California Congressman David Nunes dropped a bombshell on May 14 when he insinuated that telephones in the House of Representatives were also monitored. “They [DOJ] went after the phone records, including right up here in the House Gallery…. So you have a real separation of powers issue,” said Nunes in an interview on May 14. “Did this really rise to the level that you would have to get phone records that would, that would most likely include members of Congress?”
Calls for a full explanation have thus far been largely ignored by Justice. Attorney General Eric Holder has passed the buck, alternately saying it was policy enacted by his deputy, that at some point he recused himself, yet in the same breath justifying the surveillance of the Associated Press. As this scandal develops, will Holder be Obama’s John Mitchell? Comparing Nixon and Obama on their obsession with leaks, with the caveat that much of the Obama administration’s actions are still secret, I’d stil say it’s hard to top Nixon, give this round to the Dick.
Re Secret Wars, who is worse? Nixon’s ability to bomb nations on the sly, including the campaign vs. Cambodia and Laos is difficult to top. Three million tons of bombs, an estimated 500,000 Cambodians killed and an entire military campaign falsified to pretend the bombs were being used inside Vietnam. That’s an impressive list and does not even include Nixon’s secret forays vs. Chile and military action in other cold war hot spots.
But Obama’s team has risen to the challenge. The Obama drone campaign with its thousands of uncounted victims, many of them civilians, is just the tip of the spear. As outlined in Jeremy Scahill’s new book “Dirty Wars: The World is a Battlefield”, pretty much anywhere humans can be tracked, targeted and killed in combat zones the Obama team has secret assassination squads at work.

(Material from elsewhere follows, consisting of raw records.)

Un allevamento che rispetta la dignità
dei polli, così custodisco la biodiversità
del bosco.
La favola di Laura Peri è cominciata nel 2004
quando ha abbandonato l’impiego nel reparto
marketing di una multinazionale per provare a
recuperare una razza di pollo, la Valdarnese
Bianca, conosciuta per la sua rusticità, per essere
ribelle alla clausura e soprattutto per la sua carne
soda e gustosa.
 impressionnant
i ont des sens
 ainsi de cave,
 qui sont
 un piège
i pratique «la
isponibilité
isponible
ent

With assassination enshrined as national policy and plans to institutionalize the never ending Global War on Terror, Obama has been far more methodical in his ability to institutionalize secret warfare. Who wins? Call this round for Obama.
Whose enemies list would you rather be on Nixon or Obama? Nixon’s political enemies list which began at a list of a modest 20 people expanded to nearly 600 and was designed to be used in conjunction with IRS Audits of politically unacceptable thinking (sound familiar??) but in reality the IRS hammer was rarely if ever implemented. The Nixon crew was unable to organize reprisals against the vast majority of people on the list, leading those on the list to rank it not as punishment but as a cool social status. Gonzo journalist Hunter S. Thompson was indignant that he was not on the list, “I would almost have preferred a vindictive tax audit to that kind of crippling exclusion.”

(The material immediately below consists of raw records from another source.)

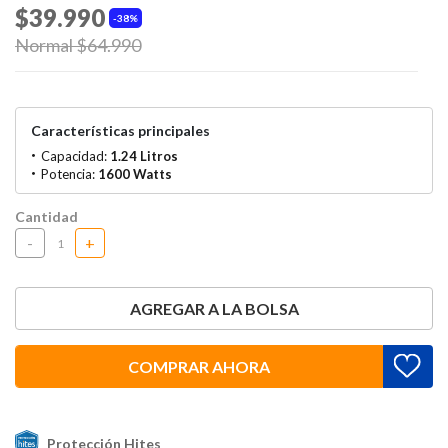
$39.990
38%
Price reduced from
Normal $64.990
to
Características principales
Capacidad:
1.24 Litros
Potencia:
1600 Watts
Cantidad
-
+
AGREGAR A LA BOLSA
COMPRAR AHORA
Protección Hites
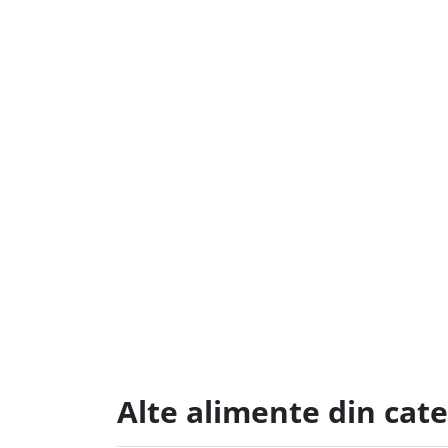
Alte alimente din cate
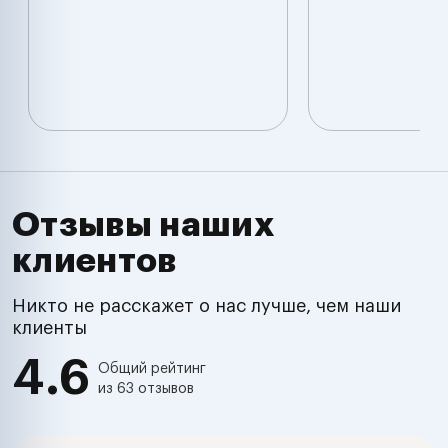
Отзывы наших
клиентов
Никто не расскажет о нас лучше, чем наши
клиенты
4.6
Общий рейтинг
из 63 отзывов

The folks on Obama’s enemies list are not saying that, in fact they are not saying anything because most of them are dead. Call it the “Secret Kill List”, the “Hit List” or the “Disposition Matrix”; in short you have a modern database, which the US government describes as a “next generation capture/kill list.” The criteria to be placed Obama’s list range are far broader than and the consequences of being named by Obama go way beyond tax audits, with punishments ranging from capturing, rendering to outright assassination. Who wins in the battle to create a true enemies list? Obama in a rout.

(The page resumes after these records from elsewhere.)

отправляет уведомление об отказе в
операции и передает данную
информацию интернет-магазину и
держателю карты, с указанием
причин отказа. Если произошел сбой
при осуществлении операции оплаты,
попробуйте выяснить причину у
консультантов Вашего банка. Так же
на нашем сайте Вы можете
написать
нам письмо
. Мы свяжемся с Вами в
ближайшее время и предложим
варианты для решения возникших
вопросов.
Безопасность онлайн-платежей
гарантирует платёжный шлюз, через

After these first three rounds, it’s Obama 2, Nixon 1. Now Obama faces a brutal headwind and as Nixon so brutally discovered, an enraged press knows no pity.
I’d bet that before the year’s out, Las Vegas will be providing the odds on Obama’s impeachment. Though I am the first to point out that much of the fodder for the anti-Obama campaign comes from the Looney Tunes/birther fringe, Obama’s personal decisions on these most pressing ethical and moral decisions has handed his enemies a crate of dynamite. No wonder the New York Times in a front-page article on May 15 referred not to “President Obama” but “Mr. Obama.”